Goldman's Global Alpha Fund Declined 2.8 Percent in September


Date: Thursday, September 20, 2007
Author: Jenny Strasburg and Katherine Burton, Bloomberg

Sept. 19 (Bloomberg) -- Goldman Sachs Group Inc.'s Global Alpha hedge fund fell 2.8 percent in the first two weeks of September, adding to last month's record decline on losses from currency and stock trades.

The drop brought the fund's year-to-date decline to 34.9 percent, said two Goldman investors, who asked not to be identified because the returns aren't public. The Standard & Poor's 500 Index gained 0.8 percent in the month through Sept. 14. The fund lost 22.5 percent in August.

Global Alpha is ``actively working'' to make investment changes more quickly, limit borrowing and rank debt as a higher risk, according to a letter sent to clients yesterday by Mark Carhart and Raymond Iwanowski, the 41-year-old co-managers of the fund in New York. They said they expect ``fewer and smaller participants in the quant space,'' in which managers make investment decisions using complex computer models.

``We are also implementing some additional risk-management measures and techniques to help us to better predict and react more quickly to highly volatile periods,'' according to a copy of the letter obtained by Bloomberg News.

Cutting leverage may reduce the fund's returns, Carhart and Iwanowski said. Global Alpha has about $6 billion in assets.

Goldman spokeswoman Andrea Raphael declined to comment on the letter, which was reported earlier by the Wall Street Journal.

Redemptions Planned

Investors last month notified Goldman, the most profitable securities firm, that they plan to withdraw $1.6 billion from Global Alpha, or almost a fifth of its assets as of July 31.

Goldman injected $2 billion into Global Equity Opportunities, a quant fund run by Robert Jones, after it lost more 30 percent in the beginning of August.

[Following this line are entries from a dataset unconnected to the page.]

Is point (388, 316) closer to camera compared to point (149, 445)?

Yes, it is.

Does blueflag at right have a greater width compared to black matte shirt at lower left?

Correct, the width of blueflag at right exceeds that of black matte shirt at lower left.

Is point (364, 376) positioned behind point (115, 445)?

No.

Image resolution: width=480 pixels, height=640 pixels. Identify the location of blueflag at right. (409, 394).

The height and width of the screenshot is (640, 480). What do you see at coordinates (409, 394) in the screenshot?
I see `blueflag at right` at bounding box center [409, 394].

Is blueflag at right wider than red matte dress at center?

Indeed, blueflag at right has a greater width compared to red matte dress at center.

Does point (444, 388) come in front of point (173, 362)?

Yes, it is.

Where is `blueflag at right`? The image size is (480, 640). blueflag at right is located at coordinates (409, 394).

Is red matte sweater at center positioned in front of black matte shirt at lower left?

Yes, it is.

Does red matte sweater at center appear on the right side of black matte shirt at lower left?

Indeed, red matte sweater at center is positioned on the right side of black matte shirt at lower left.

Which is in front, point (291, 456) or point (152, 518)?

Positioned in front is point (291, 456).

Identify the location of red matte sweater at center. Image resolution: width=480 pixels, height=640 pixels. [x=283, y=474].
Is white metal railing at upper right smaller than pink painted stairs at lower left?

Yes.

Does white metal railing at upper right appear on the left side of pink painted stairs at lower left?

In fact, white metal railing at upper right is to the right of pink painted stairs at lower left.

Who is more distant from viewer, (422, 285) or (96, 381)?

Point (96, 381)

The fund, which also received $1 billion from outside investors, fell 1.9 percent this month through Sept. 14, according to investors.

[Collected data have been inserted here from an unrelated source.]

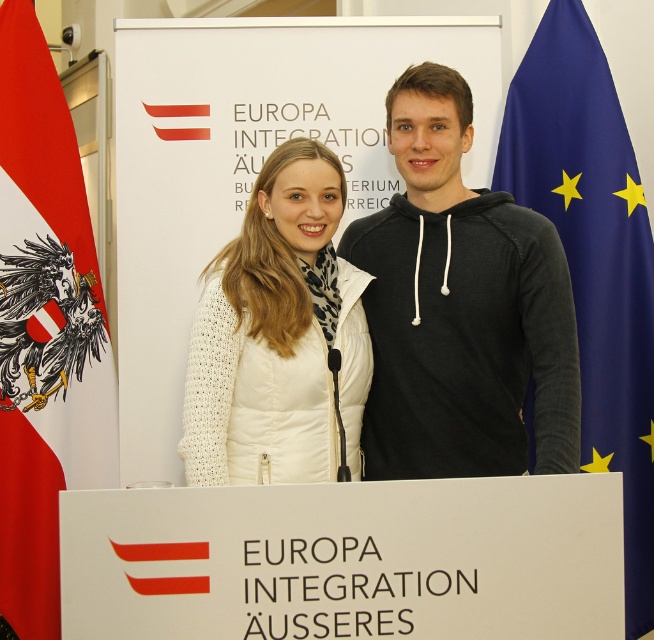 Who is positioned more to the left, blue fabric flag at right or white knitted jacket at center?

white knitted jacket at center

Is point (525, 188) closer to camera compared to point (192, 426)?

That is False.

Locate an element on the screen. Image resolution: width=654 pixels, height=640 pixels. blue fabric flag at right is located at coordinates (593, 257).

At what (x,y) coordinates should I click in order to perform the action: click on blue fabric flag at right. Please return your answer as a coordinate pair (x, y). Looking at the image, I should click on (593, 257).

Who is taller, black hoodie at center or red fabric flag at left?

red fabric flag at left is taller.

Looking at this image, is black hoodie at center in front of red fabric flag at left?

Yes, black hoodie at center is closer to the viewer.

Locate an element on the screen. This screenshot has height=640, width=654. black hoodie at center is located at coordinates (460, 307).

Is point (69, 308) less distant than point (594, 465)?

No, (69, 308) is behind (594, 465).

Is red fabric flag at left shorter than blue fabric flag at right?

Yes.

Is point (27, 413) behind point (625, 424)?

No.

Find the location of a particular element. Image resolution: width=654 pixels, height=640 pixels. red fabric flag at left is located at coordinates (43, 324). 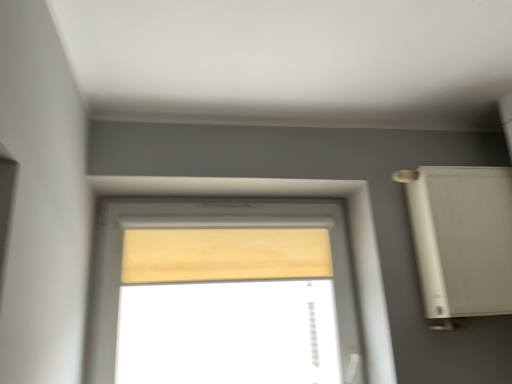 Question: Considering the relative sizes of white plastic air conditioner at right and beige fabric curtain at center in the image provided, is white plastic air conditioner at right shorter than beige fabric curtain at center?

Choices:
 (A) yes
 (B) no

Answer: (B)

Question: Can you see white plastic air conditioner at right touching beige fabric curtain at center?

Choices:
 (A) no
 (B) yes

Answer: (A)

Question: Could you tell me if white plastic air conditioner at right is facing beige fabric curtain at center?

Choices:
 (A) yes
 (B) no

Answer: (B)

Question: From the image's perspective, is white plastic air conditioner at right located above beige fabric curtain at center?

Choices:
 (A) no
 (B) yes

Answer: (B)

Question: From the image's perspective, is white plastic air conditioner at right beneath beige fabric curtain at center?

Choices:
 (A) yes
 (B) no

Answer: (B)

Question: Looking at their shapes, would you say white plastic air conditioner at right is wider or thinner than beige fabric curtain at center?

Choices:
 (A) thin
 (B) wide

Answer: (B)

Question: Looking at the image, does white plastic air conditioner at right seem bigger or smaller compared to beige fabric curtain at center?

Choices:
 (A) big
 (B) small

Answer: (A)

Question: Considering the relative positions of white plastic air conditioner at right and beige fabric curtain at center in the image provided, is white plastic air conditioner at right to the left or to the right of beige fabric curtain at center?

Choices:
 (A) right
 (B) left

Answer: (A)

Question: From a real-world perspective, relative to beige fabric curtain at center, is white plastic air conditioner at right vertically above or below?

Choices:
 (A) above
 (B) below

Answer: (B)

Question: From a real-world perspective, is beige fabric curtain at center above or below wooden blind at center?

Choices:
 (A) above
 (B) below

Answer: (A)

Question: From their relative heights in the image, would you say beige fabric curtain at center is taller or shorter than wooden blind at center?

Choices:
 (A) short
 (B) tall

Answer: (A)

Question: In terms of size, does beige fabric curtain at center appear bigger or smaller than wooden blind at center?

Choices:
 (A) small
 (B) big

Answer: (A)

Question: Considering the positions of point 134,279 and point 264,377, is point 134,279 closer or farther from the camera than point 264,377?

Choices:
 (A) closer
 (B) farther

Answer: (A)

Question: Looking at their shapes, would you say white plastic air conditioner at right is wider or thinner than wooden blind at center?

Choices:
 (A) wide
 (B) thin

Answer: (A)

Question: Considering the positions of white plastic air conditioner at right and wooden blind at center in the image, is white plastic air conditioner at right bigger or smaller than wooden blind at center?

Choices:
 (A) small
 (B) big

Answer: (B)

Hedge funds are largely unregulated investment pools that can bet on falling as well as rising asset prices. Their managers gain substantially from profits on money invested.

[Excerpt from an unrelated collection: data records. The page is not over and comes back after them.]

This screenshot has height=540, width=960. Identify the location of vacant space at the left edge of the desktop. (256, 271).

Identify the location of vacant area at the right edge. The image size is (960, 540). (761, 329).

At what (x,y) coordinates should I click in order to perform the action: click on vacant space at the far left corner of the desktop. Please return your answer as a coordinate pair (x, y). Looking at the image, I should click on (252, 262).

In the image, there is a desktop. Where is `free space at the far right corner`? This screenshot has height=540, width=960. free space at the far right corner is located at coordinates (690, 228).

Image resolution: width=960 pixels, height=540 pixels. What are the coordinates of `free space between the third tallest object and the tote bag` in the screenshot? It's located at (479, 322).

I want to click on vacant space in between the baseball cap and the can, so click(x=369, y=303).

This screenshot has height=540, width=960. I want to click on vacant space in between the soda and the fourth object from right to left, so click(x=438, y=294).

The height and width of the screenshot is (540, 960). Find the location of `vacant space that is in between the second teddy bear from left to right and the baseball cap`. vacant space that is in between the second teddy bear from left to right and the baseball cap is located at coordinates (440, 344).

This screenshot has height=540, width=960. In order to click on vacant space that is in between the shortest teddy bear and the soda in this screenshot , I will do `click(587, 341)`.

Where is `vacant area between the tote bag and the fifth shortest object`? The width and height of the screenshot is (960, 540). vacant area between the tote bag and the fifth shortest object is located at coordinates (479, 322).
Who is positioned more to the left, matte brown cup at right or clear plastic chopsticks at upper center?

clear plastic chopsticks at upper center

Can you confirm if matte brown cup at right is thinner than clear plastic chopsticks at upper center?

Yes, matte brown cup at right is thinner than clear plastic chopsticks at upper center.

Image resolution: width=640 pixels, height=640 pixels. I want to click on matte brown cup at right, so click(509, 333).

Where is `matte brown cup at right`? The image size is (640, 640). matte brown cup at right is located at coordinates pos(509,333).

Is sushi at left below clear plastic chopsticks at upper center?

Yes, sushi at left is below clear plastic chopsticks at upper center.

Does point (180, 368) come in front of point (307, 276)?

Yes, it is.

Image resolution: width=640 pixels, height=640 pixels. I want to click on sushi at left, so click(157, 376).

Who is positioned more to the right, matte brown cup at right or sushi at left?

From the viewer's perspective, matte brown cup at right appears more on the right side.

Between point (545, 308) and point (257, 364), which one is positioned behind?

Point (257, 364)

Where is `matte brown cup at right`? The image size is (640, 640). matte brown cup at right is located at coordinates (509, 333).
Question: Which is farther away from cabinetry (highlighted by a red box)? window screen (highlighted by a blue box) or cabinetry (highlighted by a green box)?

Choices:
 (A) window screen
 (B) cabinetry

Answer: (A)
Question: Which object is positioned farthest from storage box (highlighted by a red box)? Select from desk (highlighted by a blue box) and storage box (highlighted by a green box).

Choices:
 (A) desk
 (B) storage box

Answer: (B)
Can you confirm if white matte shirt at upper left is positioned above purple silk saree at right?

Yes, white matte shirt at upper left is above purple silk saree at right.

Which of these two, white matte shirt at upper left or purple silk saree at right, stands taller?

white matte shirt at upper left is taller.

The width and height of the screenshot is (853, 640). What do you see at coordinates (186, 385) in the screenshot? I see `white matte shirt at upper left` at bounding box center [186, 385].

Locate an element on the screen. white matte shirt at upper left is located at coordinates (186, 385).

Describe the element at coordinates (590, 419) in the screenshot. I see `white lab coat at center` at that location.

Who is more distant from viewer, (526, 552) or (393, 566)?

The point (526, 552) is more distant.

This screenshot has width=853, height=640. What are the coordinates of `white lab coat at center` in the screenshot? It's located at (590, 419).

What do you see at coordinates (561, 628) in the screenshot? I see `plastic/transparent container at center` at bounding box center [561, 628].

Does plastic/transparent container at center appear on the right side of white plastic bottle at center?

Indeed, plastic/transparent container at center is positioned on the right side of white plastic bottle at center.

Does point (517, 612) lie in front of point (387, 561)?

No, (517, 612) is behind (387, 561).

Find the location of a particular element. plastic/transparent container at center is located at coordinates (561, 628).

Global Alpha lost about 9 percent in 2006. At the same time, hedge funds globally gained an average of 13 percent, according to Chicago-based Hedge Fund Research Inc. The fund has fallen 46 percent from its March 2006 peak.

Other quant managers fared better in August after a rocky start. James Simons's $29 billion Renaissance Institutional Equities Fund made up the entire 8.7 percent loss it suffered in the first eight trading days of August.